The Bangko Sentral ng Pilipinas is confident that the country’s per capita income—one of the lowest among emerging Asian economies—will significantly improve and may match those of its neighbors over the medium term.
BSP Deputy Governor Diwa Guinigundo said ongoing government efforts, such as higher spending on infrastructure and social services, would eventually help spread the benefits of economic growth.
Guinigundo singled out the Conditional Cash Transfer (CCT) program, where the government provides monthly food allowance to some of the poorest households in the country.
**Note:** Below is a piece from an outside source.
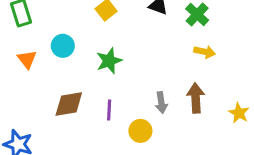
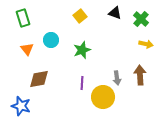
brown diamond: (69, 104) -> (39, 79), moved
yellow circle: (140, 131) -> (103, 97), size x1.5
In return, the heads of recipient households must send their children to school, thereby increasing their opportunity to get decent employment and enjoy higher incomes in the future.
Also, the increase in public spending for infrastructure will help provide jobs for the masses, he added.
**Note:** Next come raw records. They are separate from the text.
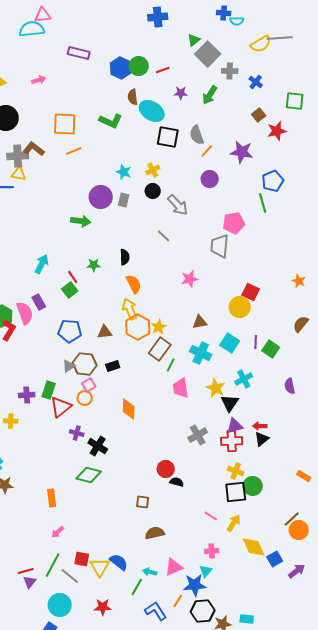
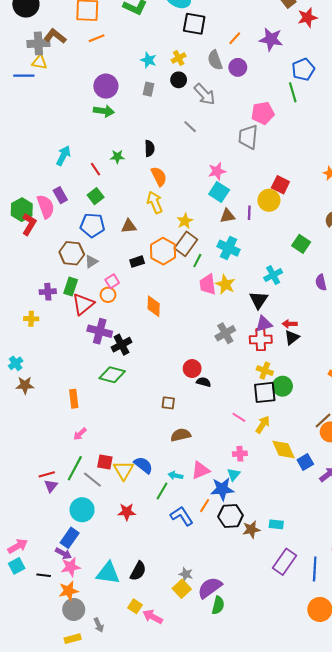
gray semicircle: (197, 135) -> (215, 60), moved
purple circle: (101, 197) -> (106, 86), moved
green square: (70, 290) -> (96, 196), moved
orange hexagon: (138, 327) -> (163, 251), moved
purple line: (256, 342) -> (249, 213), moved
cyan square: (230, 343) -> (219, 192), moved
brown hexagon: (85, 364) -> (72, 253), moved
yellow star: (216, 388) -> (225, 284), moved
purple cross: (77, 433) -> (100, 331), size x1.6
black cross: (98, 446) -> (122, 345), turned 30

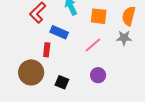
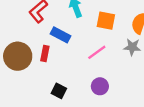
brown circle: (31, 72) -> (18, 56), moved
Guinigundo explained that the significant decline in the Philippine government’s debt burden over the years allowed it to increase spending on initiatives that would improve the incomes of the poor and thus enable them to attain higher income over the medium term.
From 84 percent of the country’s gross domestic product, the outstanding debt of the Philippine government now stands at only about 50 percent.
The Philippines is still rated one to two notches below investment grade by major international credit agencies.
Although the current ratings have improved from those seen the previous years, economic managers are still pitching for an investment grade. Officials argue that the Philippines already deserves an investment grade due to sustained economic growth and declining debt burden.
But the credit firms said the Philippines would need to improve on other areas before it can get an investment grade. One of these is its per capita income, which is one of the lowest among emerging markets.
The Philippines’ per capita income in 2010 stood at about $2,000—lower than the average of $3,000 for Indonesia, $4,700 for Thailand, and $8,400 for Malaysia.
But Guinigundo said the credit firms failed to consider the positive impact of declining debt burden on the country’s per capita income.
The average income of Filipinos may inch closer to those of its neighbors as more resources are spent on anti-poverty programs, he explained.
“This is something credit rating firms miss out. The dramatic drop in the country’s debt-to-GDP means less is being allocated for debt servicing, and more resources are available for infrastructure and social protection programs,” Guinigundo said.